Our approach provides a way of selecting ensemble members in situations where the individual ensemble members come from different, identifiable sources. The BMA weights provide a measure of the relative usefulness of the ensemble members, and so it would seem reasonable to consider eliminating ensemble members that consistently have low weights. Over our evaluation period, the NGM-MM5 forecasts had low weights on average, averaging under 0.04. One might then consider eliminating this member, and using instead a reduced four-member ensemble.

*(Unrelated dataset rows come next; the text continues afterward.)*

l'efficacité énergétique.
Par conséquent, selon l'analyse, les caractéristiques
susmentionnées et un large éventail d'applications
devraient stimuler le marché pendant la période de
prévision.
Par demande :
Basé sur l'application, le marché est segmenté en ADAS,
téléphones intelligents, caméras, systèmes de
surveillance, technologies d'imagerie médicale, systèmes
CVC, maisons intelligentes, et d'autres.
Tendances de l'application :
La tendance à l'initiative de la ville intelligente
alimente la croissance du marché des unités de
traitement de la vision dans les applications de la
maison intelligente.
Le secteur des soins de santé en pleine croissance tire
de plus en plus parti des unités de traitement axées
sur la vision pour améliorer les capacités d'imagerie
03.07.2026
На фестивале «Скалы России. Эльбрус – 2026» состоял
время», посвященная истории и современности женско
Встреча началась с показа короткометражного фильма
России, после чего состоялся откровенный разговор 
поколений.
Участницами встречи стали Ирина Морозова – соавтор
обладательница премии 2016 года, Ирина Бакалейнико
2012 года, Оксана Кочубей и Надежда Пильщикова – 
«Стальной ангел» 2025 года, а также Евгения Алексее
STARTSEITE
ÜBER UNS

Table 7 compares the results for the five-member and the reduced four-member ensemble over the evaluation period. They are almost indistinguishable, and the ignorance score actually improves slightly when the least useful member is removed. This would suggest that this member can be removed with little cost in terms of performance, and the operational gain could be considerable. Indeed, the NGM-MM5 model was removed from the UW ensemble shortly after the end of our test period, in August 2000. Before making such a decision in general, however, it would be necessary to study the BMA weights over a longer period and for all the variables and forecast lead times of interest. Ensemble members that contribute little to forecasting one variable might be useful for others.

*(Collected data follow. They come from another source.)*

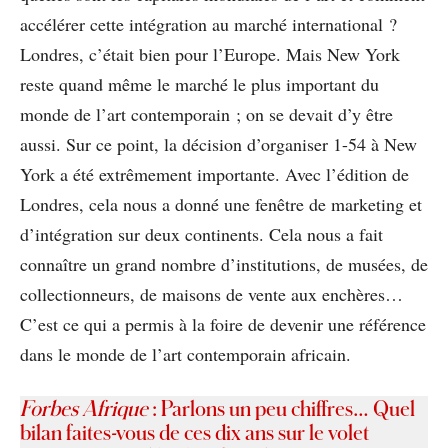
accélérer cette intégration au marché international ?
Londres, c’était bien pour l’Europe. Mais New York
reste quand même le marché le plus important du
monde de l’art contemporain ; on se devait d’y être
aussi. Sur ce point, la décision d’organiser 1-54 à New
York a été extrêmement importante. Avec l’édition de
Londres, cela nous a donné une fenêtre de marketing et
d’intégration sur deux continents. Cela nous a fait
connaître un grand nombre d’institutions, de musées, de
collectionneurs, de maisons de vente aux enchères…
C’est ce qui a permis à la foire de devenir une référence
dans le monde de l’art contemporain africain.
Forbes Afrique
: Parlons un peu chiffres… Quel
bilan faites-vous de ces dix ans sur le volet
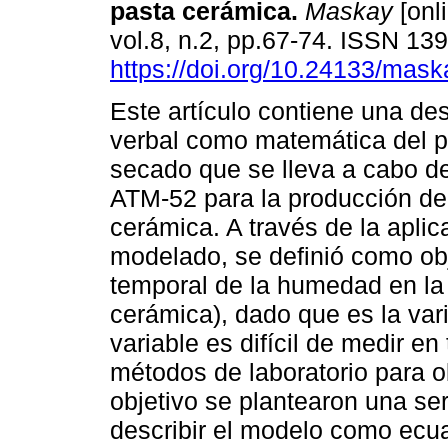
pasta cerámica.
Maskay
[onl
vol.8, n.2, pp.67-74. ISSN 13
https://doi.org/10.24133/mask
Este artículo contiene una des
verbal como matemática del 
secado que se lleva a cabo de
ATM-52 para la producción de
cerámica. A través de la apli
modelado, se definió como obje
temporal de la humedad en la 
cerámica), dado que es la vari
variable es difícil de medir e
métodos de laboratorio para o
objetivo se plantearon una se
describir el modelo como ecua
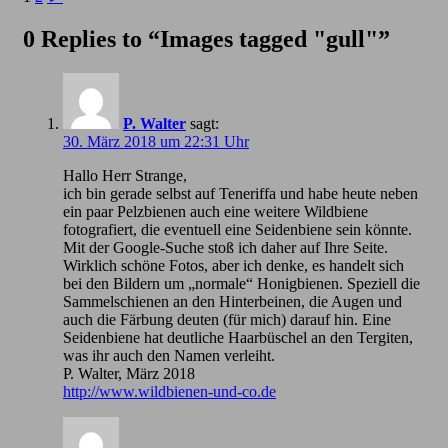
0 Replies to “Images tagged "gull"”
P. Walter
sagt:
30. März 2018 um 22:31 Uhr
Hallo Herr Strange,
ich bin gerade selbst auf Teneriffa und habe heute neben
ein paar Pelzbienen auch eine weitere Wildbiene
fotografiert, die eventuell eine Seidenbiene sein könnte.
Mit der Google-Suche stoß ich daher auf Ihre Seite.
Wirklich schöne Fotos, aber ich denke, es handelt sich
bei den Bildern um „normale“ Honigbienen. Speziell die
Sammelschienen an den Hinterbeinen, die Augen und
auch die Färbung deuten (für mich) darauf hin. Eine
Seidenbiene hat deutliche Haarbüschel an den Tergiten,
was ihr auch den Namen verleiht.
P. Walter, März 2018
http://www.wildbienen-und-co.de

d. Results for sea level pressure

We now briefly summarize the results for 48-h forecasts of sea level pressure for the same region and time period. These are qualitatively similar to those for 2-m temperature. The results for choice of training period are similar to those for temperature, and again point to a 25-day training period as being best. The unit used is the millibar (mb).

Table 8 shows the coverage of the various prediction intervals. The ensemble range is underdispersive, but less so than for temperature, while BMA is well calibrated. Table 9 shows the average widths of the prediction intervals for sea level pressure. The ensemble range is narrow but, as we have seen, this is at the cost of not being well calibrated. The BMA intervals are 63% narrower than the intervals from sample climatology. Sample climatology seems like a more useful baseline for sea level pressure than for temperature, because sea level pressure is a synoptic variable with relatively little sensitivity to topography and a weak seasonal effect, if any. So the good performance of BMA relative to sample climatology, achieving considerable sharpness while remaining calibrated, is striking.

Table 10 shows the RMSEs and MAEs of the various deterministic forecasts. Once again, the BMA deterministic forecast outperforms the other 12 forecasts considered in terms of both RMSE and MAE. In terms of MAE, it is 56% better than sample climatology, 7% better than the best single forecast (AVN-MM5), 2% better than the best bias-corrected forecast, and 3% better than the ensemble mean.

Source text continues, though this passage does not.